En fin, el respeto a las decisiones judiciales, esencial para el sostenimiento de una democracia genuina y que debería encabezar el Gobierno, según el artículo 201 -numeral 1- de la Constitución ("Corresponde al Gobierno, en relación con la Rama Judicial: 1.- Prestar a los funcionarios judiciales, con arreglo a las leyes, los auxilios necesarios para hacer efectivas sus providencias..."),, se ha perdido por completo, y lo que tenemos en cambio es un Gobierno enfrentado abiertamente a quienes administran justicia, mientras sus fallos y decisiones no lo favorezcan -a él o a sus más cercanos amigos-, y una Corte Suprema que, según el último comunicado de su Sala Plena, se ve ahora precisada a denunciar ante los tribunales internacionales una situación muy delicada, vigente en Colombia, caracterizada por la obstrucción oficial a las funciones que ella cumple en la cúspide de la jurisdicción ordinaria.

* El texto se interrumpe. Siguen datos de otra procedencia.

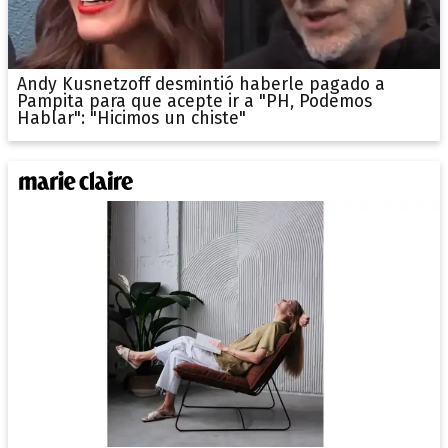
Andy Kusnetzoff desmintió haberle pagado a
Pampita para que acepte ir a "PH, Podemos
Hablar": "Hicimos un chiste"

Con razón la carta del Fiscal de la Corte Penal Internacional al Gobierno colombiano, en la que anuncia que tiene el ojo puesto sobre los procesos que aquí se adelantan -a ver si culminan, y si realizan los principios de verdad, justicia y reparación- contra quienes han cometido crímenes de guerra y de lesa humanidad, y contra quienes desde la política han colaborado con ellos.

La extrema gravedad de la crisis es inocultable. Ni más ni menos, acontece que no está pudiendo operar la administración de justicia, y se busca, por medios lícitos e ilícitos, que se perpetúe la impunidad.